The games came in, the columns went out.

Then I went and got myself hired at EA Chicago, which is freakin' awesome in a career aspiration kind of way, but which sucks in a having an endless supply of new games to play with and write about kind of way.

For the last several months now, I've been trying to figure out how to continue writing here at GameFam, while keeping the posts relevant, interesting, and plentiful. How did it work out? Well, seeing as how March '07 just went down in the books as my first completely postless month, not well. Not well at all.
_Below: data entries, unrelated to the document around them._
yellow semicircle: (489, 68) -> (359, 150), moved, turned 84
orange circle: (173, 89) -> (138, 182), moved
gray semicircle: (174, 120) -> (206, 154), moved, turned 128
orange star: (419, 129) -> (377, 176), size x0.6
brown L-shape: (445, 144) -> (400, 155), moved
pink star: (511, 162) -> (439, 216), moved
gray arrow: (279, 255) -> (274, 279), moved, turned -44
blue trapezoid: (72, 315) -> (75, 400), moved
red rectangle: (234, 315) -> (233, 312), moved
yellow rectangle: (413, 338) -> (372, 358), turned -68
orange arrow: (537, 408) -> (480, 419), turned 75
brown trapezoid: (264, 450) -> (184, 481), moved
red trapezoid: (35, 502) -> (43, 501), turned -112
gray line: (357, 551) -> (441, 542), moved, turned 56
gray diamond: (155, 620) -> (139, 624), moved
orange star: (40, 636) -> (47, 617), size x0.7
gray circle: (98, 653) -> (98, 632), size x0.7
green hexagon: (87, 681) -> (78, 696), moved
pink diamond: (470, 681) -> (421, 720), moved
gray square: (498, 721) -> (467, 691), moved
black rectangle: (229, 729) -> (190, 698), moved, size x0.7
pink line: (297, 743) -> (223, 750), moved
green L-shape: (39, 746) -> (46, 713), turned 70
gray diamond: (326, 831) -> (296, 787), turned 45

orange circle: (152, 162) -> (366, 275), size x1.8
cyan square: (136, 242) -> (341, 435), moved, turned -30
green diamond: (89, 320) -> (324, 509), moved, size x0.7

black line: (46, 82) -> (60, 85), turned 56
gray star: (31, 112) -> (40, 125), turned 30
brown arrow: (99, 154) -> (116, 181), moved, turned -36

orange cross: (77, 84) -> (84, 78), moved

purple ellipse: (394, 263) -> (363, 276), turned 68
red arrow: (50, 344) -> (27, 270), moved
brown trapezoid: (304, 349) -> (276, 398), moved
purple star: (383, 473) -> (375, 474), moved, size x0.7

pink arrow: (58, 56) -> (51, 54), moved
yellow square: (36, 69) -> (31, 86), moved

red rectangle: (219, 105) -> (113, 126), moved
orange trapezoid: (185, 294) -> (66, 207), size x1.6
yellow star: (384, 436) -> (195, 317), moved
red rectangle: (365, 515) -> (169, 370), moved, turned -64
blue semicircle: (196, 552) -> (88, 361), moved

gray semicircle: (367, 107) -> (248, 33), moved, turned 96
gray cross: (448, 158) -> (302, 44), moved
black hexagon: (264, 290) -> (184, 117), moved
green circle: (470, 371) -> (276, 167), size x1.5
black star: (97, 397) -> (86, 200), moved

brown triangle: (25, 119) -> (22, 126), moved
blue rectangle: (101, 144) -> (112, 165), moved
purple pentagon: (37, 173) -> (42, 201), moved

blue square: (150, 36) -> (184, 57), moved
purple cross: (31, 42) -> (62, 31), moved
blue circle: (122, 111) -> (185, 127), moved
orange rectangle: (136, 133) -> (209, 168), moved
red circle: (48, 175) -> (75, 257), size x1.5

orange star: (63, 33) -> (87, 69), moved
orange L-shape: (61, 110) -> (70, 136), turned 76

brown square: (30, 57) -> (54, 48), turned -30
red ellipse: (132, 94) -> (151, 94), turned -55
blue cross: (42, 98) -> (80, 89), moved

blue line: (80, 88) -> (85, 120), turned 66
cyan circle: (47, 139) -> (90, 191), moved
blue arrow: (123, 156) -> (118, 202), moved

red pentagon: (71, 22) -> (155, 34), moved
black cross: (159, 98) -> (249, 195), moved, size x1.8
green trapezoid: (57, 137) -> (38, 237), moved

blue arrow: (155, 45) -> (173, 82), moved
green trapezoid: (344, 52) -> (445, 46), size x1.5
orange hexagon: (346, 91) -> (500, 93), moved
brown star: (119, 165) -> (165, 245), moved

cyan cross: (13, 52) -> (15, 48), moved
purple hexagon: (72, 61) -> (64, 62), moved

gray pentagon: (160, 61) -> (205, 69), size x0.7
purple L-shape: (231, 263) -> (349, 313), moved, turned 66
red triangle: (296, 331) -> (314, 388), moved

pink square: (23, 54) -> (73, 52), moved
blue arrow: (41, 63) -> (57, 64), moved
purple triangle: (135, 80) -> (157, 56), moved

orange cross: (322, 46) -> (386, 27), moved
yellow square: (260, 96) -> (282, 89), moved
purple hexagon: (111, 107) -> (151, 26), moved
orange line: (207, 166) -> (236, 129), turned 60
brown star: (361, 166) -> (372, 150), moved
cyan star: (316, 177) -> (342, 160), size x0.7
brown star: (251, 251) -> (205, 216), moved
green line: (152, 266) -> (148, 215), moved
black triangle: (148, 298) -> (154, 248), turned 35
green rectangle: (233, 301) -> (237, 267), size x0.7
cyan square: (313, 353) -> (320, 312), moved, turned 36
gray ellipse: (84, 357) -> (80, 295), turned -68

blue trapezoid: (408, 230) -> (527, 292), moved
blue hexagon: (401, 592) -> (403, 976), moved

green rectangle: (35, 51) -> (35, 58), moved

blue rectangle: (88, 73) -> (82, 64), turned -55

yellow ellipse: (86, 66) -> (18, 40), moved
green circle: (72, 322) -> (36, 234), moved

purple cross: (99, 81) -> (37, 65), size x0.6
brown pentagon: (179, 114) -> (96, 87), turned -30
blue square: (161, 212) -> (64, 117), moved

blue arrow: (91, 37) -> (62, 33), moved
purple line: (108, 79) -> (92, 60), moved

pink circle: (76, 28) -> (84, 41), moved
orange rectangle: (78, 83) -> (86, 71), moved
Of course I still play games with my kids. Just not as many and not as often. But whether it's because I lack imagination, talent, insight, or whatever, I'm not sure how writing about playing the same game over and over again is either entertaining or informative for the reader.

On the upside, now we have more time to digest the games over the long haul. I had always felt that I was taking advantage of my children's love for games by throwing new ones at 'em every week. It was too much. It overwhelmed the system. Just as they got in the groove with one game, there was another game for us to play together, Sometimes that was good, but just as often, I wasn't so thrilled.

So after giving it much thought, I've decided that the only way for this ol' blog to stay afloat is for me to reinvent myself as a blogger.

GameFam's warm gooey center will still be games for kids and families, but I'm going to expand the description to include what it's like to be a gaming dad with gaming kids, with a job in the games industry. And maybe some other interesting unrelated crap along the way. We'll see how it goes.

I'm looking forward to seeing where this thing goes. For those of you still stopping by every once in a while, I hope you are too.